Misiuk v Chief Executive of the Department of Corrections HC Auckland CIV 2011-404-1346
[2011] NZHC 209
•14 March 2011
IN THE HIGH COURT OF NEW ZEALAND AUCKLAND REGISTRY
CIV 2011-404-1346
BETWEEN PAWEL MARIAN MISIUK Applicant
ANDCHIEF EXECUTIVE OF THE DEPARTMENT OF CORRECTIONS Respondent
Hearing: 14 March 2011
Counsel: P M Misiuk, Applicant in person
N H Malarao for Respondent
Judgment: 14 March 2011
Reasons: 14 March 2011
REASONS FOR JUDGMENT OF LANG J
Solicitors:
Crown Solicitor, PO Box 2213, Auckland
Copy to:P M Misiuk, in person
MISIUK V CHIEF EXECUTIVE OF THE DEPARTMENT OF CORRECTIONS HC AK CIV 2011-404-1346
14 March 2011
[1] Mr Misiuk has applied for a writ of habeas corpus. This is the fourth occasion on which he has lodged such an application.
[2] The correct respondent should be the Chief Executive of the Department of Corrections. On my own initiative I substitute the Chief Executive as the respondent in this proceeding.
[3] Mr Misiuk is currently in custody pending trial in the District Court on a number of charges. Over the last two years Judges and Justices of the Peace have signed several warrants in the District Court remanding him in custody pending his trial.
[4] The Crown has provided examples of two of these, namely a warrant issued by the Justices of the Peace on 18 August 2009 and a warrant issued by His Honour Judge Kellar on 24 June 2010. Counsel for the Crown advises me that Mr Misiuk is currently engaged in a Judge alone trial in the District Court that encompasses the two charges in respect of which these two warrants were issued. The trial appears to be at an advanced stage, with the Crown having completed its evidence and Mr Misiuk being about to elect whether or not give or call evidence on his own behalf.
[5] The application falls to be determined according to established principles. One of these is that the Court will not issue a writ of habeus corpus where the applicant is being detained pursuant to a warrant of committal issued by a court of competent jurisdiction.
[6] On the second occasion on which Mr Misiuk applied for a writ of habeas corpus his application was dismissed by Dobson J.[1] The Court of Appeal dismissed his appeal against that decision and said:[2]
[1] Misiuk v Superintendent of a Penal Institution HC Auckland CIV 20111-404-6242, 23 September 2010.
[2] Misiuk v Superintendent of a Penal Institution [2010] NZCA 480 at [30]-[31].

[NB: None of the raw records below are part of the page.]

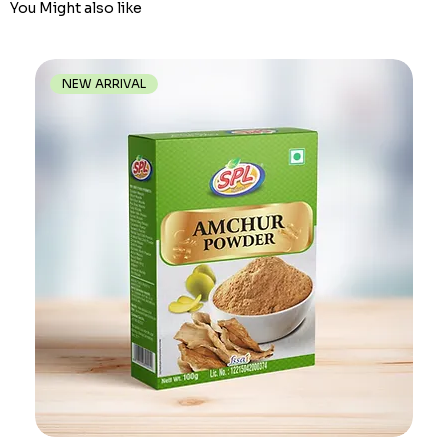
You Might also like
NEW ARRIVAL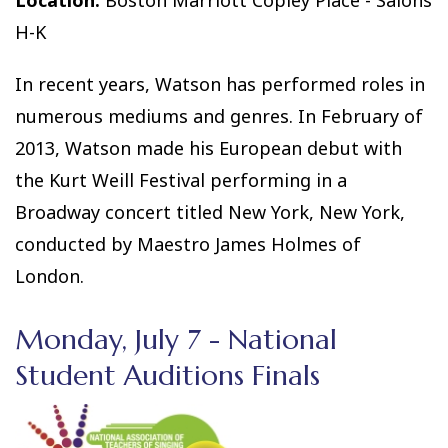
Location:
Boston Marriott Copley Place - Salons
H-K
In recent years, Watson has performed roles in
numerous mediums and genres. In February of
2013, Watson made his European debut with
the Kurt Weill Festival performing in a
Broadway concert titled New York, New York,
conducted by Maestro James Holmes of
London.
Monday, July 7 - National
Student Auditions Finals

[30] The warrants we have identified are valid on their face and we are entitled to treat them, prima facie, as demonstrating a fresh exercise of judicial authority at the time they were issued. As this Court has made clear
in R v Manuel,[3] the production of apparently regular warrants will not always be a decisive answer to a habeas corpus application. However, this Court went on to say that:[4]
[3] R v Manuel [2005]1 NZLR 161 (CA).
[4] At [49].
… it will be a rare case, we think, where the habeas corpus procedures will permit the Court to inquire into challenges on administrative law grounds to decisions which lie upstream of apparently regular warrants. This is particularly likely to be the case where the decisionmaker is not the detaining party.
[31] There is nothing before us to suggest that there is any justification to challenge the issue of the warrants relied upon on administrative law grounds or otherwise. No such material has been placed before us by the appellant. Even if there had been such material, we do not consider, in the current context, it would be appropriate to institute any such inquiry. Importantly, it is clear from the successive applications made for bail after
29 May 2009 that the District Court has independently exercised its
discretion afresh in relation to the appellant’s continuing detention in custody.
[7] Mr Misiuk has advanced nothing in support of the present application to suggest that a writ of habeas corpus should be granted. He remains in custody pursuant to warrants that appear, on their face, to have been validly issued by the District Court. Those warrants will remain operative for the duration of his trial. This will include the sentencing hearing in the event that he is found guilty on any of the charges that he currently faces.[5]
[5] Evans v Police HC Auckland CRI 2006-404-112/113, 27 April 2006 (Frater J).
[8] There being no legal or factual basis for the issue of the writ that Mr Misiuk seeks, the application is dismissed.